O Ministério da Saúde foi forçado a esclarecer o óbvio: a estratégia de vacinação ainda não foi discutida com a tutela, pelo que esta não foi validada politicamente. Mas a dúvida sobre o trabalho desta comissão criada pela DGS está lançada.
Os comentários contundentes do primeiro-ministro e do Presidente da República minam a confiança pública no plano de vacinação para a covid-19, que deve ser apresentado nas vésperas do Natal, e na própria DGS, particularmente na sua directora-geral.
Os cientistas não tomam decisões políticas, mas é recomendável que estas se fundem em critérios científicos e não em dogmas ou princípios ideológicos, como tem sido feito até aqui. Costa e Marcelo impuseram um modelo de audição de vários especialistas, que tem estado na origem das medidas que têm vindo a ser aplicadas.
Condicionar os mesmos especialistas ou recusar precipitadamente as suas conclusões preliminares, sobrepondo a subjectividade ao rigor científico, é um passo arriscado.

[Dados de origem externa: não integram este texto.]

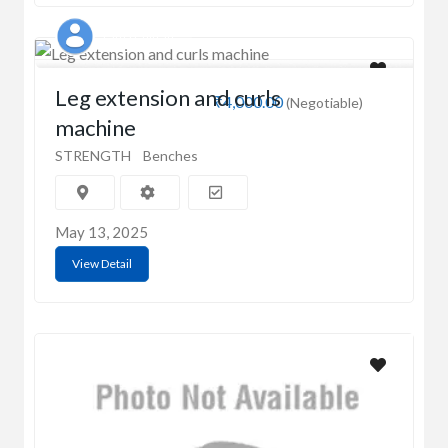
Latha Chitran
Leg extension and curls
₹4,000.00
(Negotiable)
machine
STRENGTH
Benches
May 13, 2025
View Detail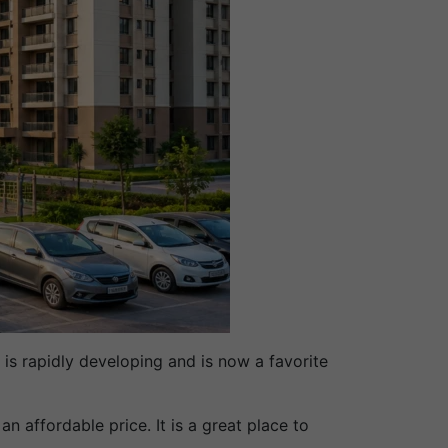
is rapidly developing and is now a favorite
 affordable price. It is a great place to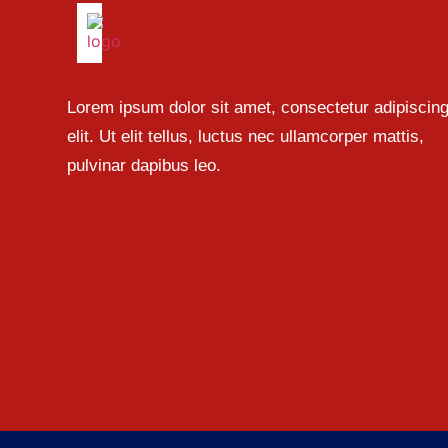
Lorem ipsum dolor sit amet, consectetur adipiscin
elit. Ut elit tellus, luctus nec ullamcorper mattis,
pulvinar dapibus leo.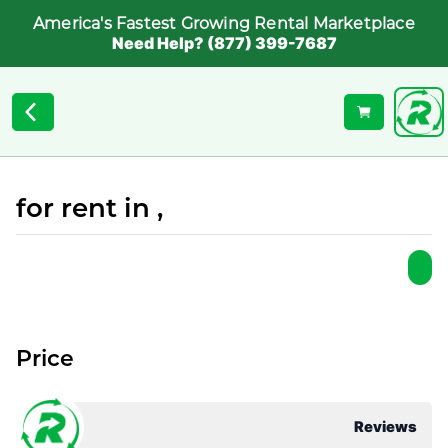
America's Fastest Growing Rental Marketplace
Need Help? (877) 399-7687
for rent in ,
Price
Reviews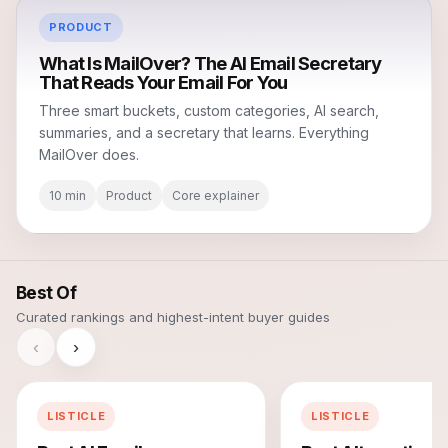
PRODUCT
What Is MailOver? The AI Email Secretary
That Reads Your Email For You
Three smart buckets, custom categories, AI search,
summaries, and a secretary that learns. Everything
MailOver does.
10 min
Product
Core explainer
Best Of
Curated rankings and highest-intent buyer guides
‹
›
LISTICLE
LISTICLE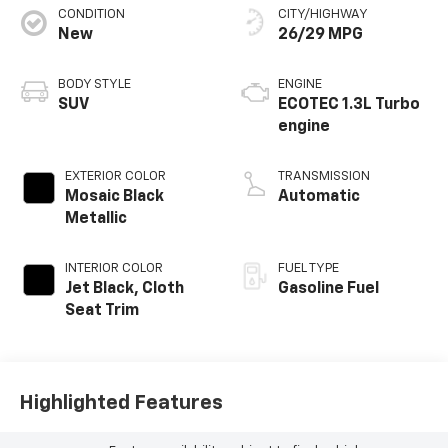
CONDITION
CITY/HIGHWAY
New
26/29 MPG
BODY STYLE
ENGINE
SUV
ECOTEC 1.3L Turbo
engine
EXTERIOR COLOR
TRANSMISSION
Mosaic Black
Automatic
Metallic
INTERIOR COLOR
FUEL TYPE
Jet Black, Cloth
Gasoline Fuel
Seat Trim
Highlighted Features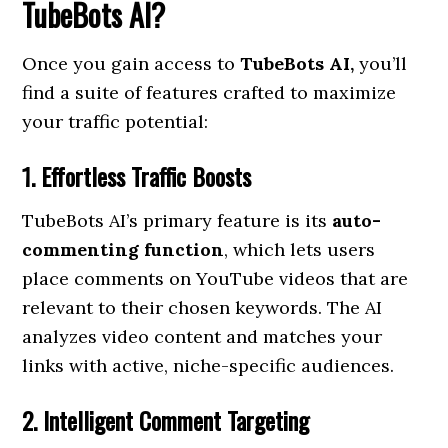
TubeBots AI?
Once you gain access to
TubeBots AI,
you’ll
find a suite of features crafted to maximize
your traffic potential:
1. Effortless Traffic Boosts
TubeBots AI’s primary feature is its
auto-
commenting function
, which lets users
place comments on YouTube videos that are
relevant to their chosen keywords. The AI
analyzes video content and matches your
links with active, niche-specific audiences.
2. Intelligent Comment Targeting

Num contexto extraordinário como este, no qual só a ciência nos pode dar uma esperança de travar a pandemia, a última coisa de que precisamos é de políticos que tomem decisões à revelia do conhecimento científico. Os exemplos abundam e têm sido alvo de justa chacota.
A decisão de administrar em segurança ou não uma vacina a pessoas com mais de 75 anos não deve ser tomada em São Bento ou em Belém. Transformar Graça Freitas no nosso doutor Fauci é uma “ideia tonta” e irresponsável.